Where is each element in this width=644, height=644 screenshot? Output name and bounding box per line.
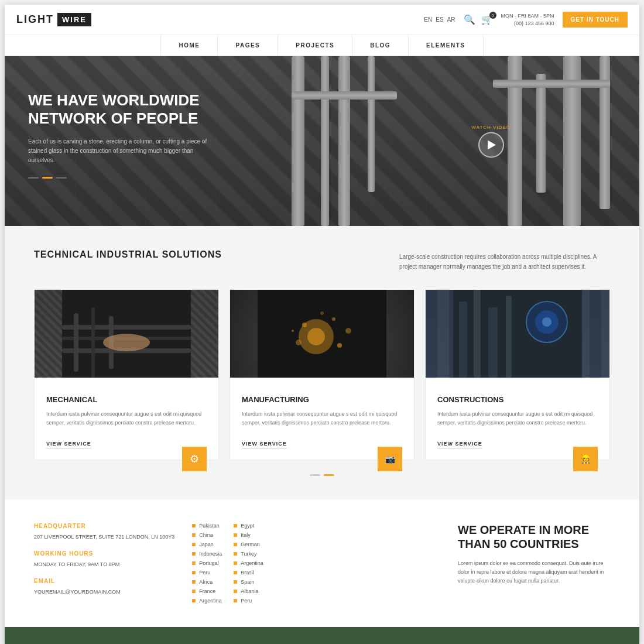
manufacturing-link[interactable]: VIEW SERVICE (242, 441, 287, 448)
pipe-decoration (321, 56, 329, 226)
country-name: Peru (199, 570, 210, 576)
bullet (234, 524, 237, 527)
nav-home[interactable]: HOME (160, 35, 218, 56)
pipe-decoration (292, 91, 397, 100)
hero-dot-3[interactable] (56, 177, 67, 179)
country-name: Egypt (241, 523, 254, 529)
country-name: Italy (241, 532, 251, 538)
video-label: WATCH VIDEO (471, 125, 511, 130)
nav-blog[interactable]: BLOG (352, 35, 409, 56)
country-albania: Albania (234, 588, 263, 594)
bullet (192, 580, 196, 584)
country-turkey: Turkey (234, 551, 263, 557)
country-name: Japan (199, 542, 214, 547)
header-icons: 🔍 🛒 0 (464, 14, 493, 25)
services-cards: ⚙ MECHANICAL Interdum iusta pulvinar con… (34, 289, 610, 460)
service-card-mechanical: ⚙ MECHANICAL Interdum iusta pulvinar con… (34, 289, 219, 460)
nav-projects[interactable]: PROJECTS (278, 35, 352, 56)
bullet (234, 552, 237, 556)
country-name: Indonesia (199, 551, 222, 557)
working-hours: MON - FRI 8AM - 5PM (501, 12, 554, 20)
bullet (192, 590, 196, 593)
service-img-mechanical (35, 290, 218, 378)
bottom-strip (5, 627, 639, 644)
lang-ar[interactable]: AR (447, 16, 455, 23)
email-label: EMAIL (34, 578, 174, 584)
cards-dot-1[interactable] (310, 474, 320, 476)
country-name: German (241, 542, 260, 547)
bullet (192, 561, 196, 565)
tagline-text: Lorem ipsum dolor ex ea commodo consequa… (458, 559, 610, 586)
footer-info-section: HEADQUARTER 207 LIVERPOOL STREET, SUITE … (5, 499, 639, 627)
headquarter-label: HEADQUARTER (34, 523, 174, 529)
manufacturing-text: Interdum iusta pulvinar consequuntur aug… (242, 410, 402, 428)
hero-description: Each of us is carving a stone, erecting … (28, 137, 215, 165)
constructions-icon: 👷 (581, 454, 591, 464)
country-china: China (192, 532, 222, 538)
lang-es[interactable]: ES (436, 16, 443, 23)
hero-dot-1[interactable] (28, 177, 39, 179)
email-value: YOUREMAIL@YOURDOMAIN.COM (34, 588, 174, 596)
country-france: France (192, 588, 222, 594)
country-italy: Italy (234, 532, 263, 538)
country-peru: Peru (192, 570, 222, 576)
services-title: TECHNICAL INDUSTRIAL SOLUTIONS (34, 249, 222, 260)
country-argentina2: Argentina (234, 560, 263, 566)
country-brasil: Brasil (234, 570, 263, 576)
header-contact-info: MON - FRI 8AM - 5PM (00) 123 456 900 (501, 12, 554, 27)
bullet (192, 524, 196, 527)
constructions-text: Interdum iusta pulvinar consequuntur aug… (437, 410, 598, 428)
country-name: Argentina (241, 560, 263, 566)
footer-contact: HEADQUARTER 207 LIVERPOOL STREET, SUITE … (34, 523, 174, 604)
country-name: Albania (241, 588, 258, 594)
hero-content: WE HAVE WORLDWIDENETWORK OF PEOPLE Each … (5, 56, 297, 179)
nav-elements[interactable]: ELEMENTS (409, 35, 483, 56)
nav-pages[interactable]: PAGES (218, 35, 278, 56)
country-name: Peru (241, 598, 252, 604)
constructions-name: CONSTRUCTIONS (437, 395, 598, 404)
country-name: France (199, 588, 215, 594)
bullet (234, 533, 237, 537)
tagline-title: WE OPERATE IN MORE THAN 50 COUNTRIES (458, 523, 610, 551)
pipe-decoration (368, 56, 375, 192)
video-button[interactable]: WATCH VIDEO (471, 125, 511, 158)
logo-area: LIGHT WIRE (16, 13, 91, 26)
headquarter-value: 207 LIVERPOOL STREET, SUITE 721 LONDON, … (34, 533, 174, 541)
mechanical-name: MECHANICAL (46, 395, 207, 404)
service-img-manufacturing (230, 290, 414, 378)
cart-icon[interactable]: 🛒 0 (481, 14, 493, 25)
logo-wire[interactable]: WIRE (57, 13, 91, 26)
bullet (192, 599, 196, 602)
svg-rect-28 (453, 290, 582, 378)
constructions-link[interactable]: VIEW SERVICE (437, 441, 482, 448)
country-portugal: Portugal (192, 560, 222, 566)
manufacturing-svg (230, 290, 414, 378)
phone-number: (00) 123 456 900 (501, 20, 554, 28)
language-switcher[interactable]: EN ES AR (424, 16, 455, 23)
bullet (234, 543, 237, 546)
country-name: Spain (241, 579, 254, 585)
country-name: Africa (199, 579, 213, 585)
manufacturing-icon-box: 📷 (378, 447, 402, 471)
service-img-constructions (426, 290, 609, 378)
country-egypt: Egypt (234, 523, 263, 529)
logo-light[interactable]: LIGHT (16, 13, 54, 26)
svg-rect-19 (258, 290, 386, 378)
play-button[interactable] (478, 132, 504, 158)
svg-point-8 (103, 334, 150, 351)
pipe-decoration (493, 80, 610, 88)
search-icon[interactable]: 🔍 (464, 14, 475, 25)
hero-dot-2[interactable] (42, 177, 53, 179)
main-nav: HOME PAGES PROJECTS BLOG ELEMENTS (5, 35, 639, 56)
cards-dot-2[interactable] (324, 474, 334, 476)
get-in-touch-button[interactable]: GET IN TOUCH (563, 12, 628, 28)
bullet (234, 599, 237, 602)
country-argentina: Argentina (192, 598, 222, 604)
lang-en[interactable]: EN (424, 16, 432, 23)
country-pakistan: Pakistan (192, 523, 222, 529)
country-peru2: Peru (234, 598, 263, 604)
mechanical-link[interactable]: VIEW SERVICE (46, 441, 91, 448)
country-africa: Africa (192, 579, 222, 585)
hero-title: WE HAVE WORLDWIDENETWORK OF PEOPLE (28, 91, 274, 128)
play-icon (488, 141, 496, 150)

○ ○ ○ ○ ○

» **Task brief**:
Determine how many lines above contain the word "Africa", then give the number by itself.

» **Solution to the exercise**:
2